In August, Xi called on propaganda officials to "build a strong army... to seize the ground of new media", while China's press regulator has ordered journalists to undergo Marxist training classes, state media reported.

- Jail for online 'slander' -

China's Supreme Court in September said Internet users could face three years in jail if "slanderous" information spread online was viewed more than 5,000 times or forwarded more than 500 times.

The rising influence of microblogs has been accompanied by the emergence of celebrity users with verified accounts, known as "Big Vs".

Last year Chinese-American investor Charles Xue, who had more than 12 million followers on his microblog which was heavily critical of the government, was arrested on charges of soliciting prostitutes.

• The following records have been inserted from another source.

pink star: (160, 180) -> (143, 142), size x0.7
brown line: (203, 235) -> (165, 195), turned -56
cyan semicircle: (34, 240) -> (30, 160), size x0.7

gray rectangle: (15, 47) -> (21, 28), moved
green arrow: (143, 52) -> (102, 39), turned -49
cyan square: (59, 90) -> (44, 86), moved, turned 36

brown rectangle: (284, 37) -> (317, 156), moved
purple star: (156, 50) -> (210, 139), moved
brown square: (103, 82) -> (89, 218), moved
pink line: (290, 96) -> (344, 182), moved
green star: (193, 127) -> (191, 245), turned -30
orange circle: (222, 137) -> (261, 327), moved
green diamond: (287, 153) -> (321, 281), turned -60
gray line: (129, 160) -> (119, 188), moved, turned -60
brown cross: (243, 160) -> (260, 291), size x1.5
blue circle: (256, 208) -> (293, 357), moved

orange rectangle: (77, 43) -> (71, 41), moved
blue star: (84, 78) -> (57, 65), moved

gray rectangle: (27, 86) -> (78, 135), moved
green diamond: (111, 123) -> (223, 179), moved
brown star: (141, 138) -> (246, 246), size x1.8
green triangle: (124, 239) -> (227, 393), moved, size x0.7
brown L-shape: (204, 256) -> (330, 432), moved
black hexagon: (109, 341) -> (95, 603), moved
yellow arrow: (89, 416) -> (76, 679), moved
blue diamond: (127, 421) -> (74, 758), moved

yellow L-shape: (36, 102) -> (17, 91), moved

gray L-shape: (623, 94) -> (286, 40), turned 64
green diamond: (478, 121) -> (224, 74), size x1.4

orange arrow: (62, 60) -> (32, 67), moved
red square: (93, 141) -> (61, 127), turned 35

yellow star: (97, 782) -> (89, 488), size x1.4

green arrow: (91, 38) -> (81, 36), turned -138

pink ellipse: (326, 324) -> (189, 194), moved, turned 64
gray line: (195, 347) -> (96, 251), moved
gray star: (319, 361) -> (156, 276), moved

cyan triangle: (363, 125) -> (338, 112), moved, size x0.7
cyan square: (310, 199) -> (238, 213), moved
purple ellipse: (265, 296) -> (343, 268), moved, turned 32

State media insisted at the time that his arrest had no connection with his online presence, but government-run broadcaster CCTV showed him in prison clothes while under detention, confessing that he had used microblogging to "gratify my vanity".

Microsoft's Bing search engine came under scrutiny this week following reports that Chinese-language searches for topics deemed politically sensitive by Beijing return a drastically different set of results than English-language searches -- both inside and outside of China.

Bing has denied censoring its Chinese-language search results outside China.

Kerry also visited a joint venture between Indiana-based Cummins and China's Foton company in Beijing producing low emissions diesel engines, before heading to Jakarta on the next leg of his Asia trip.